Previous 3D studies performed on tibial bone asymmetry by Eckhoff et al. and Schenk et al. indicated that bones did not significantly differ regarding translational parameters, but significant asymmetry existed for rotational parameters of the aforementioned bones [1, 12]. Our data, however, indicated intra-individual differences for both translation and rotation parameters. To ensure consistency and reliability of results, we assigned the coordinate system automatically instead of manually [12]. For Schenk et al., it was unclear whether the coordinate system was assigned manually or automatically [1, 27]. Additionally, we included geometric parameters to further define bone asymmetry and only included healthy volunteers, ensuring a reliable baseline in contrast to studies using cadavers with an unknown medical history [1, 7, 11, 12, 14]. Compared to Vroemen et al., who also compared asymmetry parameters in terms of translation and rotation of the distal radius and ulna, comparable right–left differences were found, although the range of left–right differences was larger, potentially caused by the larger tibia dimensions [20].

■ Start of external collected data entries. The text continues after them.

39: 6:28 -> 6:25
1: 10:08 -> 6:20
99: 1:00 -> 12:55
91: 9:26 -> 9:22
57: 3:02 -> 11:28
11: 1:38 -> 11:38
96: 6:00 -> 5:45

Although the findings of the aforementioned studies in addition to the present study suggest that the contralateral side may be utilized as a template concerning alignment features when performing (re) alignment surgery, there is an evident degree of asymmetry within individuals. To what degree this bilateral asymmetry may affect clinical outcome is unknown. It is necessary for future clinical studies to investigate the relation between residual malalignment and patient satisfaction in which the contralateral side is used as reference bone. In addition, as not only the tibia is paramount in leg function, also the effect of joint alignment requires more attention. Future studies will need to assess the tibiotalar and subtalar joint in light of alignment and bilateral symmetry to ensure optimal function after an ankle arthrodesis or arthroplasty.

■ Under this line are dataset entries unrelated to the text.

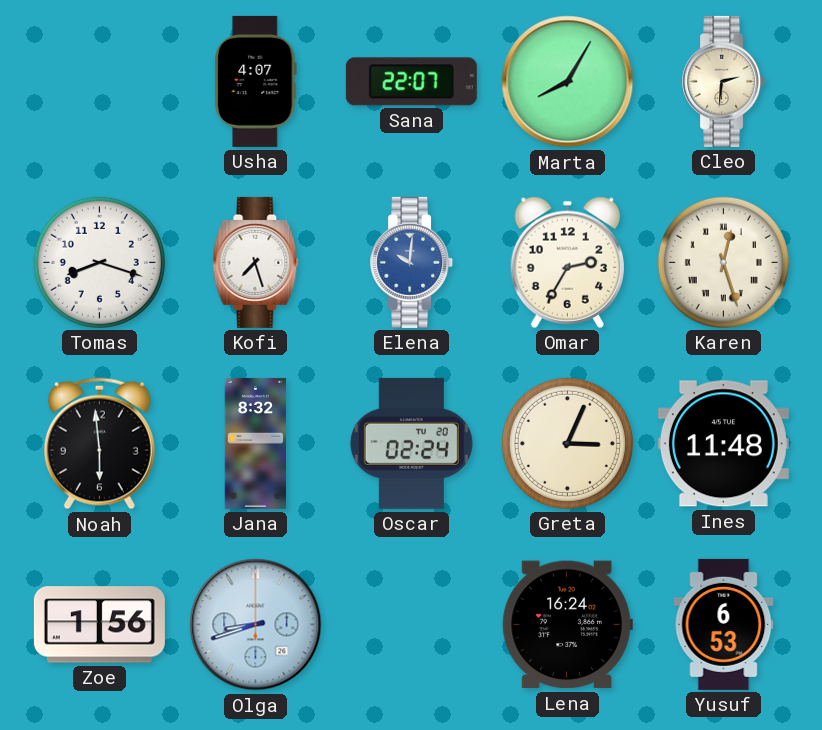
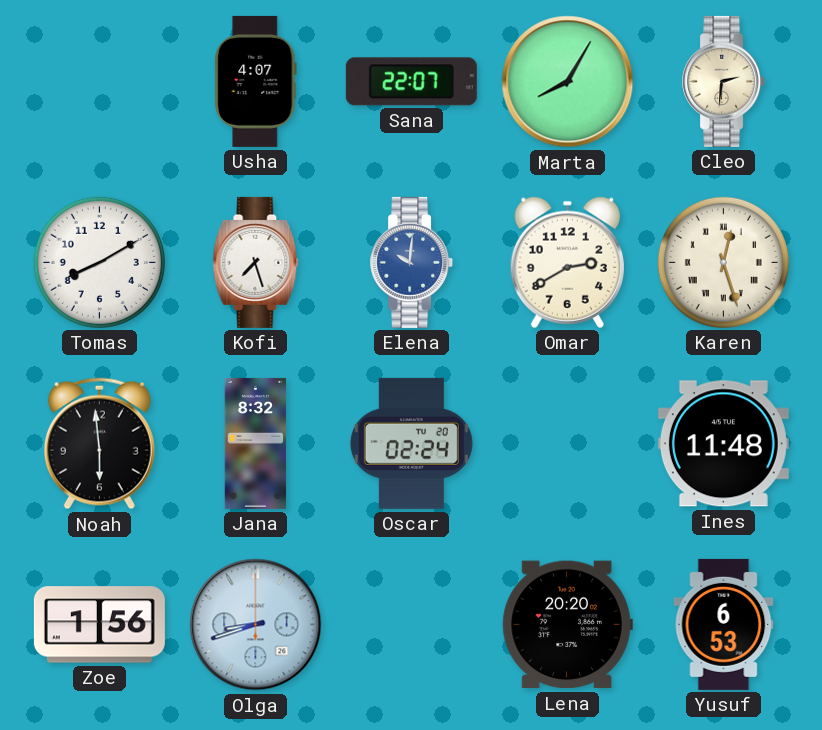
Tomas: 8:18 -> 8:10
Omar: 2:35 -> 2:40
Greta: 3:04 -> none
Lena: 16:24 -> 20:20
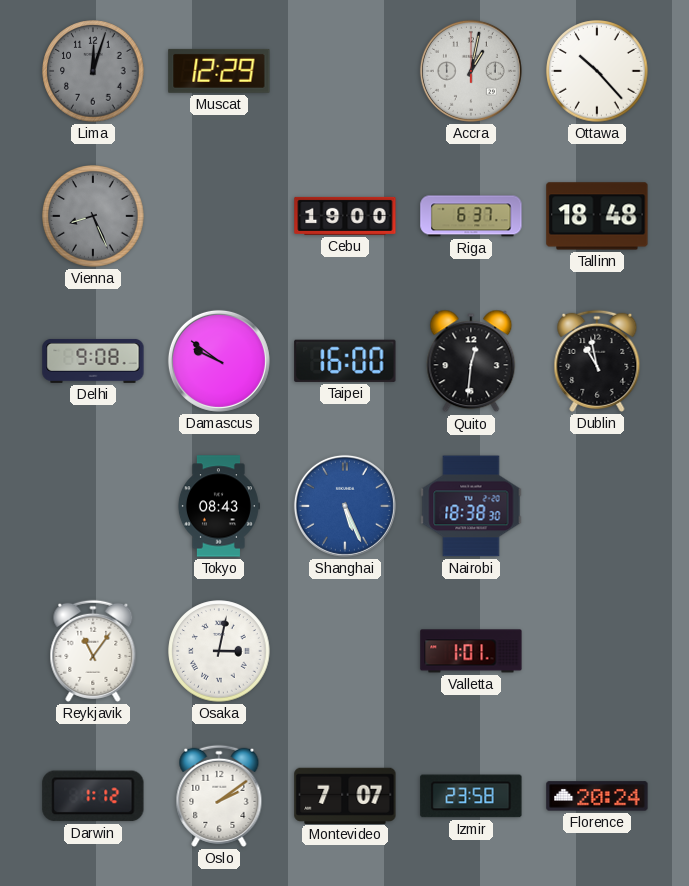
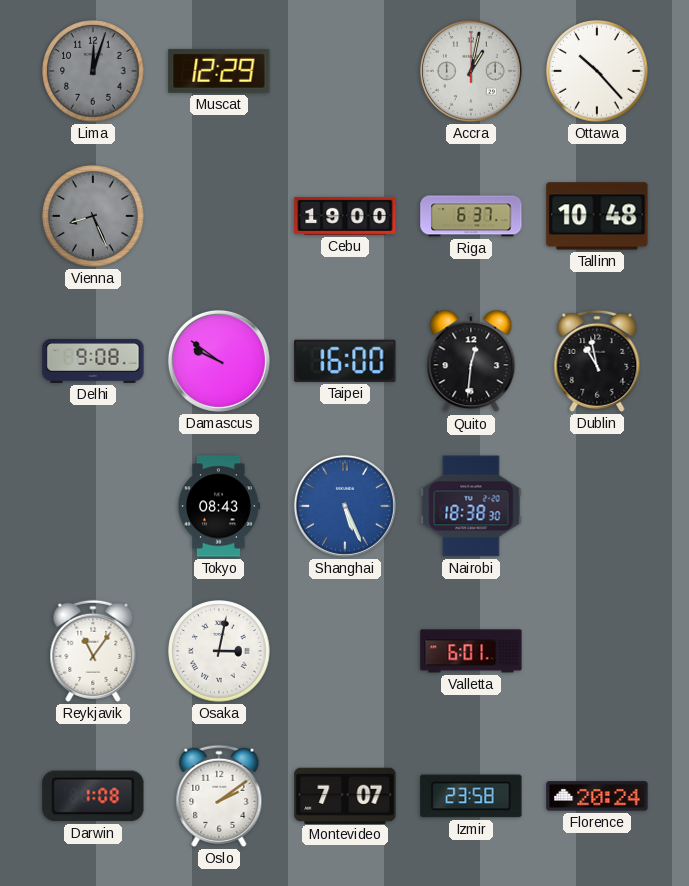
Tallinn: 18:48 -> 10:48
Valletta: 1:01 -> 6:01
Darwin: 1:12 -> 1:08
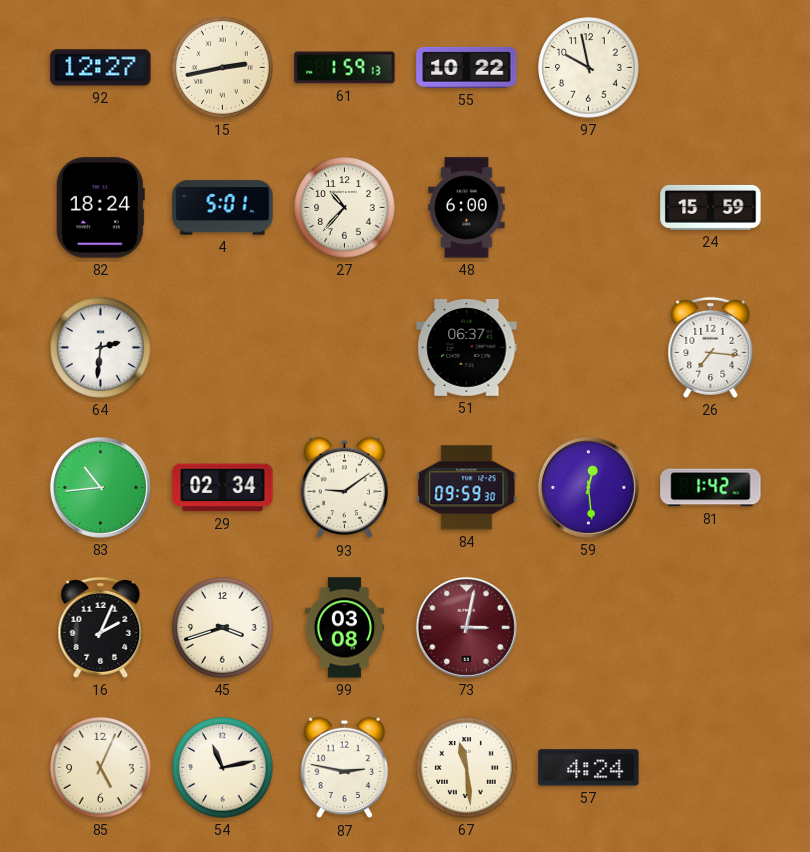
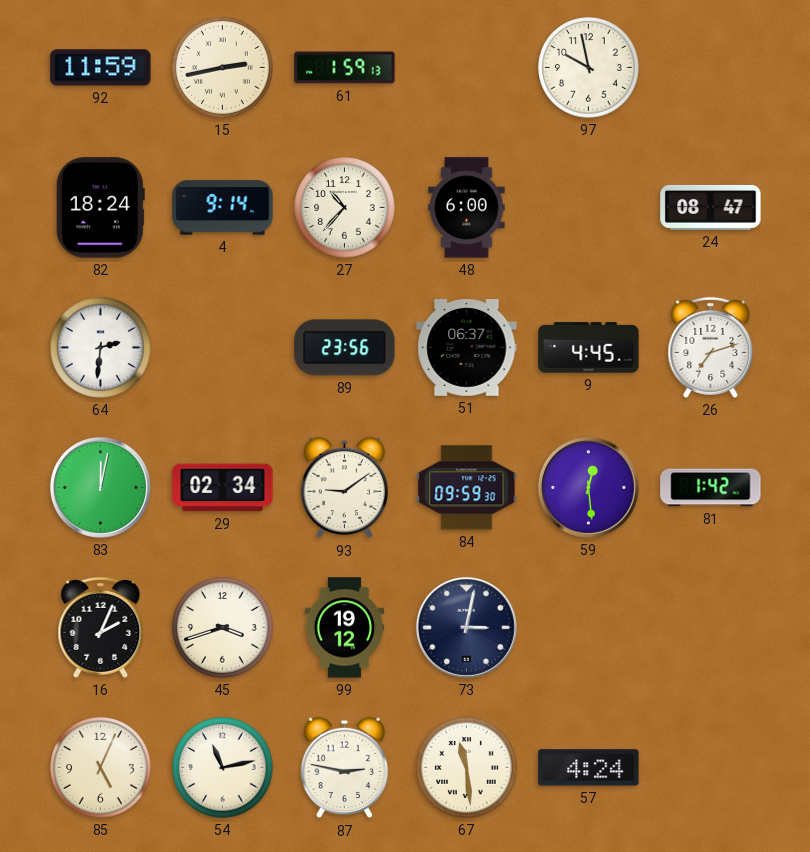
92: 12:27 -> 11:59
55: 10:22 -> none
4: 5:01 -> 9:14
24: 15:59 -> 08:47
89: none -> 23:56
9: none -> 4:45
26: 7:16 -> 7:12
83: 10:44 -> 12:02
99: 03:08 -> 19:12
73 dial: burgundy -> navy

The major strength of the current study, compared to previous research is that the current study included a full three-dimensional in vivo analysis of geometrical and alignment differences of the tibia within healthy individuals (left–right differences) instead of using a 2D projection.

Although our semi-computerized matching procedure may be the optimal procedure for assessing bone symmetry and minimized bias through manual measurements, we still had to cope with limitations. Due to the small sample size, small differences in certain bony landmarks, such as bowing of the bone leading to manual misplacement of the bone before the automatic matching procedure, may have created a variation in matching results and therefore simulated bone asymmetry. Also, our results are limited to only the tibia and fibula. The talus and calcaneus were not taken into consideration, limiting our conclusion to bone osteotomy and not being able to take lower-leg function and joint alignment into consideration.

In conclusion, this study quantifies small but significant intra-individual tibia asymmetry in both geometric and alignment parameters. The surgeon needs to be aware of these differences, especially the existence of outliers, when using the contralateral side as reference for realignment planning. However, the ranges in intra-individual asymmetry are on average below two percent and may therefore not be clinically relevant. Intra-individual symmetry was greatest for tibia surface and length, and in the sagittal plane (flexion/extension). The high correlation between tibia and fibula length allows the ipsilateral fibula to aid in estimating the true tibia length in pre-operative planning. The greatest asymmetry was seen for translation, and rotation in the coronal (varus/valgus) and axial (endotorsion/exotorsion) plane.